It is not like my memory is bad now (it is still better than nearly everyone I
know), it just is not as good as it used to be. I have to write things now in
my diary and use bookmarks when I read, rather than just remember which page I
was up to.

------
Jedd
> I’ve been interested in memory for as long as I can remember.

Eeh, so a wise-arse, eh?

Great interview. I'm reading Kurt Anderson's 'Fantasyland (How America went
Haywire)' ... and the idea of false memories features large.

I wonder about the mentality or outlook of people who approach any session of
false memory exploration with a 'too open' mind.

------
creaghpatr
The past is a faulty memory and the future is an illusion of ego.

------
Isamu
The vividness of a memory is also misleading; people are always sure some
memory is accurate because they can vividly recall every detail.

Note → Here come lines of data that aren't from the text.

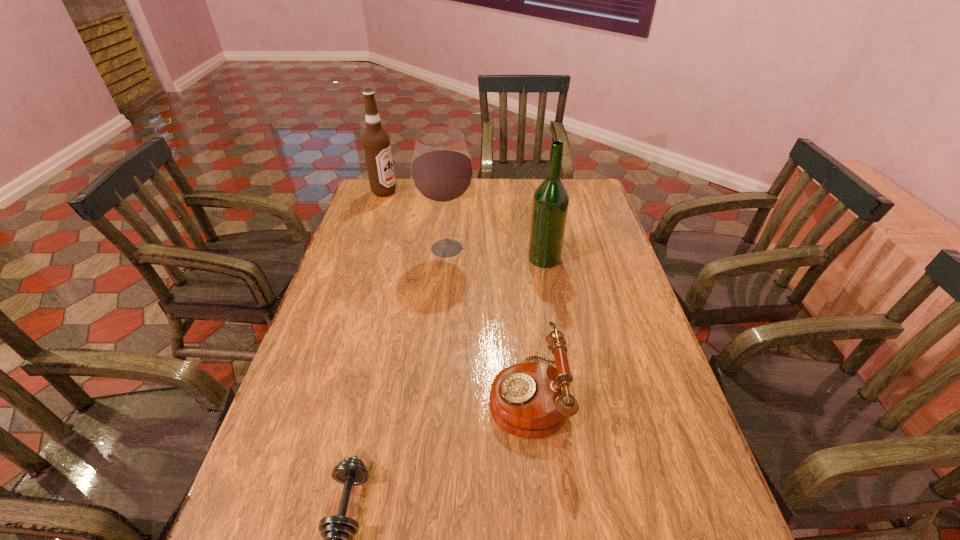 Locate an element on the screen. free space between the telephone and the rightmost alcohol is located at coordinates pyautogui.click(x=536, y=327).

Identify the location of vacant area between the telephone and the farthest alcohol. (456, 294).

Locate an element on the screen. This screenshot has height=540, width=960. unoccupied area between the second alcohol from right to left and the telephone is located at coordinates (488, 322).

Image resolution: width=960 pixels, height=540 pixels. In order to click on free space between the rightmost alcohol and the fourth tallest object in this screenshot , I will do `click(536, 327)`.

Locate an element on the screen. Image resolution: width=960 pixels, height=540 pixels. free space between the telephone and the leftmost object is located at coordinates (456, 294).

The height and width of the screenshot is (540, 960). Find the location of `free space between the rightmost alcohol and the farthest object`. free space between the rightmost alcohol and the farthest object is located at coordinates (465, 225).

The image size is (960, 540). Find the location of `empty location between the third object from right to left and the farthest object`. empty location between the third object from right to left and the farthest object is located at coordinates (416, 220).

The height and width of the screenshot is (540, 960). What are the coordinates of `object that stands as the closest to the leftmost alcohol` in the screenshot? It's located at (442, 172).

Locate which object is the fourth closest to the second alcohol from right to left. Please provide its 2D coordinates. Your answer should be formatted as a tuple, i.e. [(x, y)], where the tuple contains the x and y coordinates of a point satisfying the conditions above.

[(337, 531)]

Locate an element on the screen. The height and width of the screenshot is (540, 960). the second closest alcohol to the fourth farthest object is located at coordinates (442, 172). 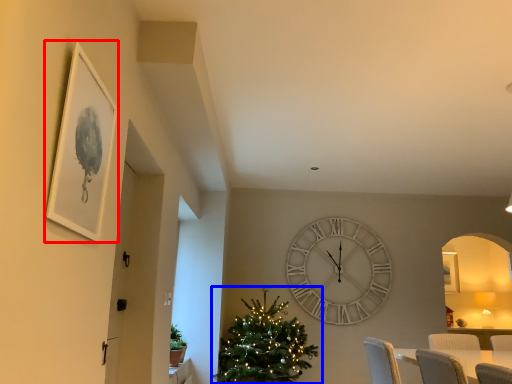 Question: Among these objects, which one is farthest to the camera, picture frame (highlighted by a red box) or christmas tree (highlighted by a blue box)?

Choices:
 (A) picture frame
 (B) christmas tree

Answer: (B) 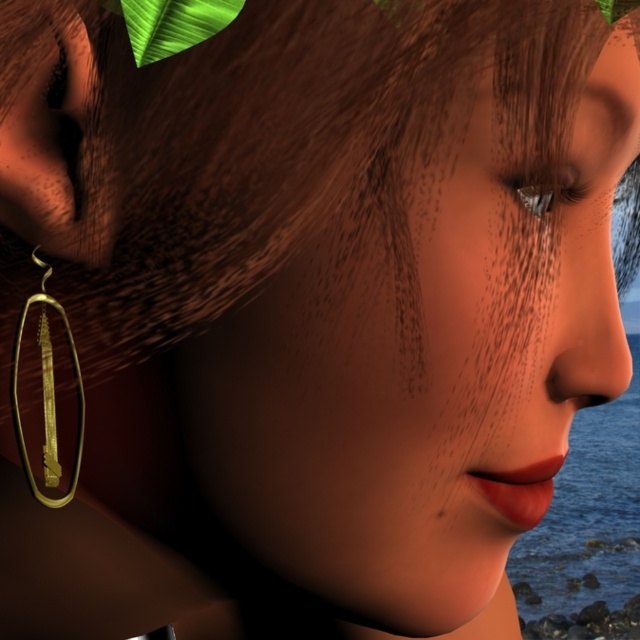 Question: Does blue water at right appear on the left side of gold/yellow metallic earring at left?

Choices:
 (A) yes
 (B) no

Answer: (B)

Question: Among these objects, which one is farthest from the camera?

Choices:
 (A) blue water at right
 (B) gold/yellow metallic earring at left

Answer: (A)

Question: Is the position of blue water at right more distant than that of gold/yellow metallic earring at left?

Choices:
 (A) yes
 (B) no

Answer: (A)

Question: Does blue water at right have a smaller size compared to gold/yellow metallic earring at left?

Choices:
 (A) yes
 (B) no

Answer: (B) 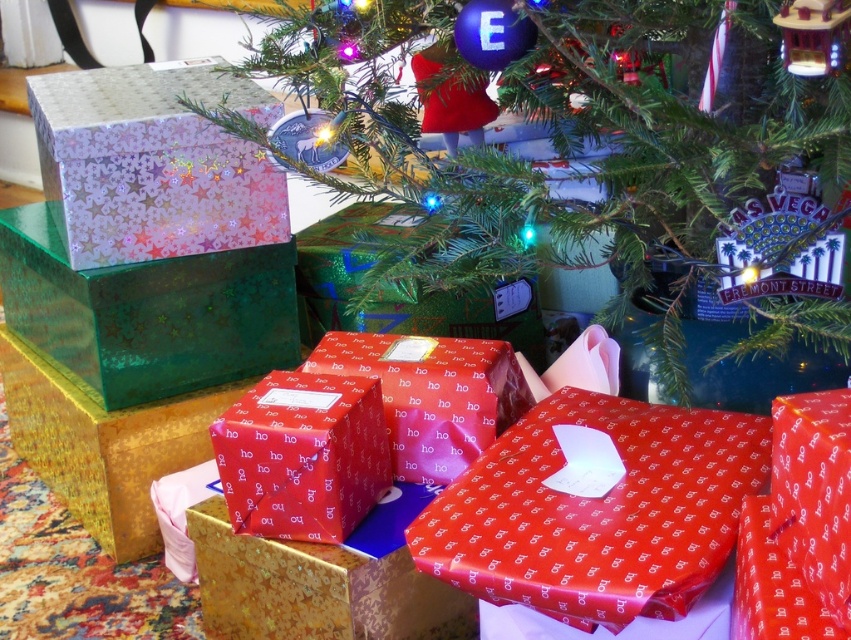 Question: Is holographic metallic gift box at upper left above shiny green wrapping paper at center?

Choices:
 (A) no
 (B) yes

Answer: (B)

Question: Which object is farther from the camera taking this photo?

Choices:
 (A) shiny green wrapping paper at center
 (B) shiny red wrapping paper at lower center
 (C) metallic green box at center

Answer: (A)

Question: Is holographic metallic gift box at upper left thinner than shiny green wrapping paper at center?

Choices:
 (A) no
 (B) yes

Answer: (B)

Question: Does shiny red wrapping paper at center have a smaller size compared to red shiny paper gift at center?

Choices:
 (A) no
 (B) yes

Answer: (B)

Question: Which point is closer to the camera?

Choices:
 (A) (832, 442)
 (B) (204, 364)

Answer: (A)

Question: Which point is farther to the camera?

Choices:
 (A) shiny red wrapping paper at lower center
 (B) shiny red wrapping paper at center

Answer: (B) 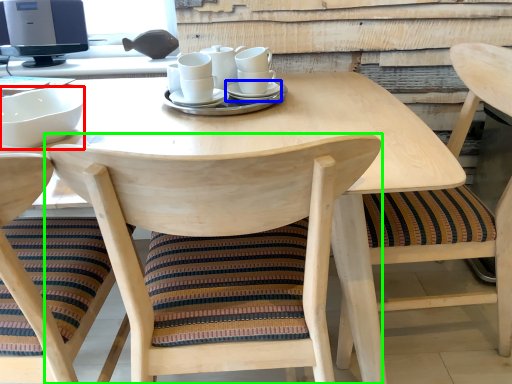 Question: Which object is the closest to the bowl (highlighted by a red box)? Choose among these: saucer (highlighted by a blue box) or chair (highlighted by a green box).

Choices:
 (A) saucer
 (B) chair

Answer: (B) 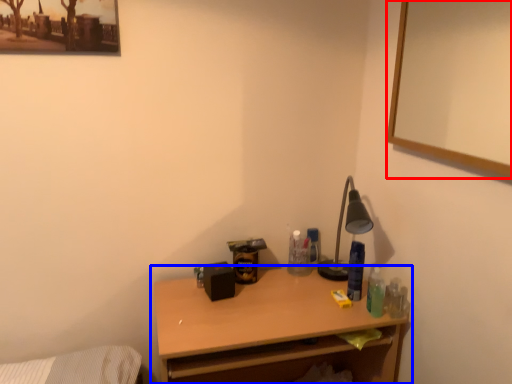 Question: Which object appears closest to the camera in this image, picture frame (highlighted by a red box) or desk (highlighted by a blue box)?

Choices:
 (A) picture frame
 (B) desk

Answer: (A) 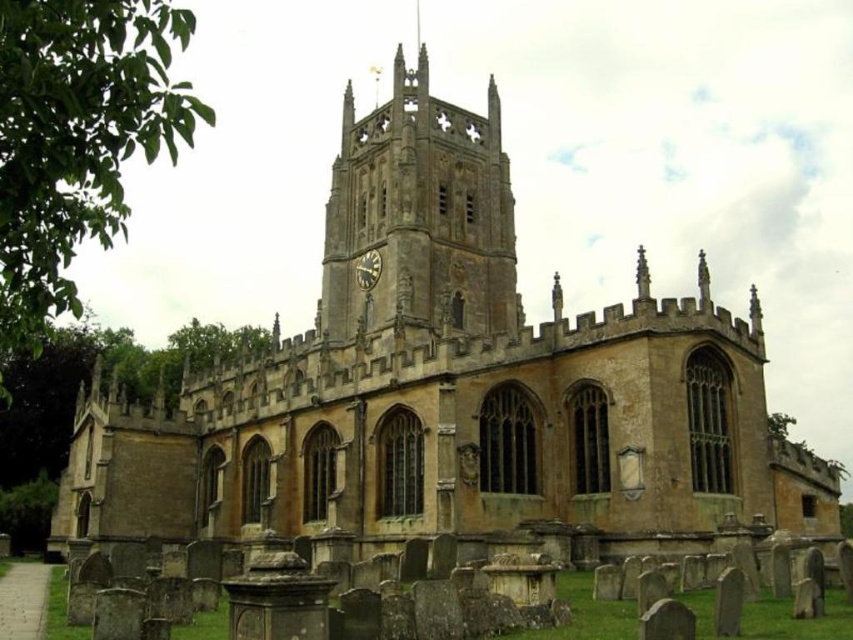 You are an architect designing a new church and want to ensure the golden stone tower at center and the matte gold clock at center are proportionally balanced. Based on the image, which object should you consider adjusting in width to achieve better balance?

The golden stone tower at center might be wider than the matte gold clock at center, so you should consider adjusting the width of the matte gold clock at center to match the tower for better balance.

You are standing in front of the historic church and want to take a photo of both the golden stone tower at center and the matte gold clock at center. However, you notice that one of them is partially blocking the other. Which object is blocking the other one?

The golden stone tower at center is in front of matte gold clock at center, so the tower is blocking the clock. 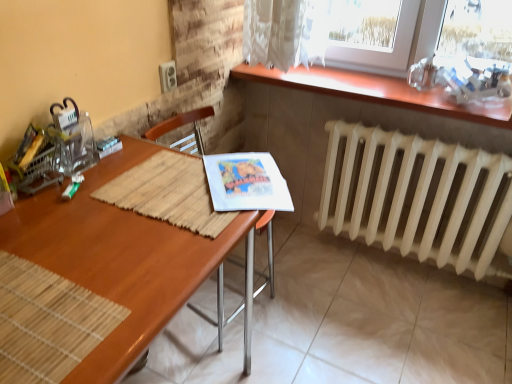 Question: Can you confirm if white matte radiator at lower right is shorter than wooden chair at center?

Choices:
 (A) no
 (B) yes

Answer: (B)

Question: Would you say white matte radiator at lower right contains wooden chair at center?

Choices:
 (A) no
 (B) yes

Answer: (A)

Question: Does white matte radiator at lower right have a larger size compared to wooden chair at center?

Choices:
 (A) yes
 (B) no

Answer: (B)

Question: Is white matte radiator at lower right facing towards wooden chair at center?

Choices:
 (A) no
 (B) yes

Answer: (B)

Question: Is the depth of white matte radiator at lower right greater than that of wooden chair at center?

Choices:
 (A) no
 (B) yes

Answer: (B)

Question: From the image's perspective, is wooden chair at center above or below white matte radiator at lower right?

Choices:
 (A) below
 (B) above

Answer: (A)

Question: Choose the correct answer: Is wooden chair at center inside white matte radiator at lower right or outside it?

Choices:
 (A) inside
 (B) outside

Answer: (B)

Question: Is point (140, 357) closer or farther from the camera than point (334, 152)?

Choices:
 (A) farther
 (B) closer

Answer: (B)

Question: From a real-world perspective, is wooden chair at center physically located above or below white matte radiator at lower right?

Choices:
 (A) below
 (B) above

Answer: (B)

Question: Which is correct: wooden table at upper right is inside wooden desk at center, or outside of it?

Choices:
 (A) outside
 (B) inside

Answer: (A)

Question: From the image's perspective, is wooden table at upper right above or below wooden desk at center?

Choices:
 (A) below
 (B) above

Answer: (B)

Question: Does point (407, 94) appear closer or farther from the camera than point (133, 317)?

Choices:
 (A) farther
 (B) closer

Answer: (A)

Question: In the image, is wooden table at upper right on the left side or the right side of wooden desk at center?

Choices:
 (A) left
 (B) right

Answer: (B)

Question: From a real-world perspective, is wooden chair at center positioned above or below wooden table at upper right?

Choices:
 (A) below
 (B) above

Answer: (A)

Question: Looking at their shapes, would you say wooden chair at center is wider or thinner than wooden table at upper right?

Choices:
 (A) wide
 (B) thin

Answer: (A) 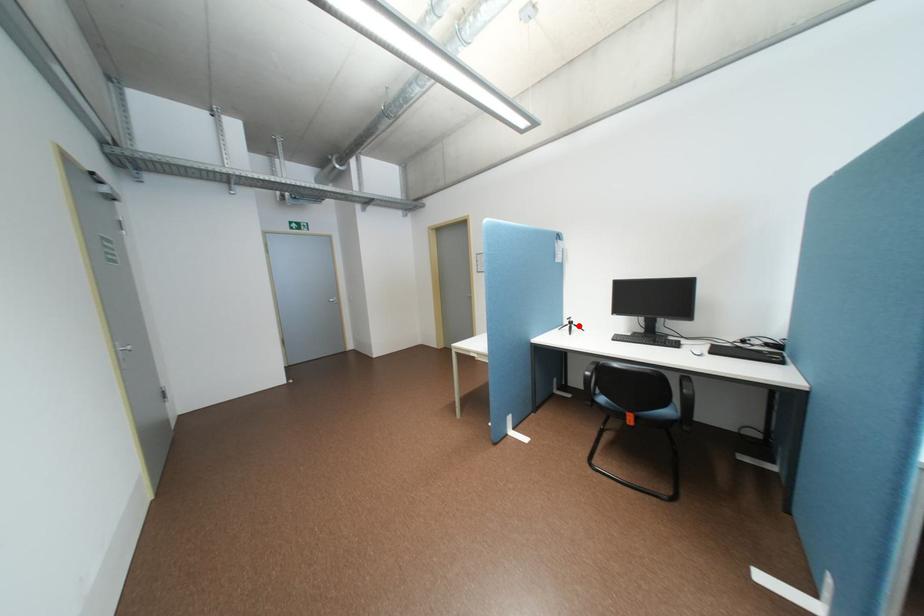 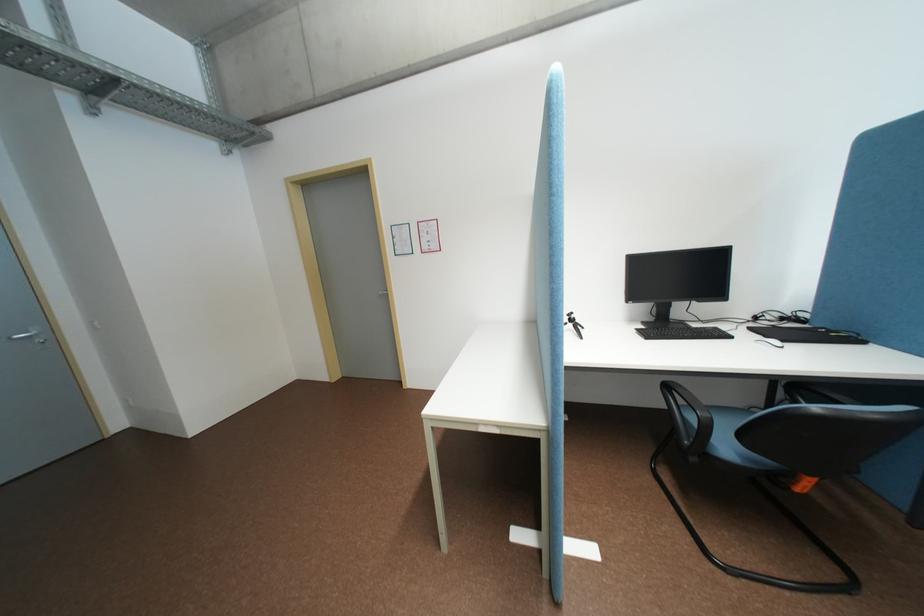 Locate, in the second image, the point that corresponds to the highlighted location in the first image.

(581, 325) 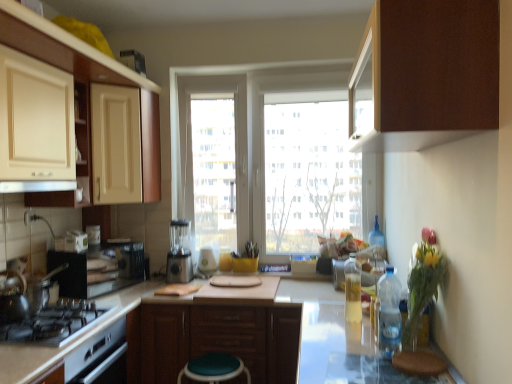 Locate an element on the screen. The height and width of the screenshot is (384, 512). empty space that is ontop of teal fabric stool at lower center, the second step stool viewed from the right (from a real-world perspective) is located at coordinates (217, 364).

Except that the brain often will generate vivid details to replace or fill in
gaps.

E.g. I had extremely vivid memories of a movie I hadn't seen for years, so I
was surprised when I watched it again and I was very wrong in those vivid
details. I had only retained the outline of things, some snapshots of things.

------
Ritsuko_akagi
Personal story: I once remember seeing a spider in my childhood, as huge as an
elephant, with its web spanning two large trees. I am sure I saw it, without a
doubt. But my conscience says that it's simply impossible.

I kept on telling my dad this story when I was a kid and he didn't believe it.
But when I told it a long time later on, he too thinks he might have seen it.

Maybe he formed those memories from my story.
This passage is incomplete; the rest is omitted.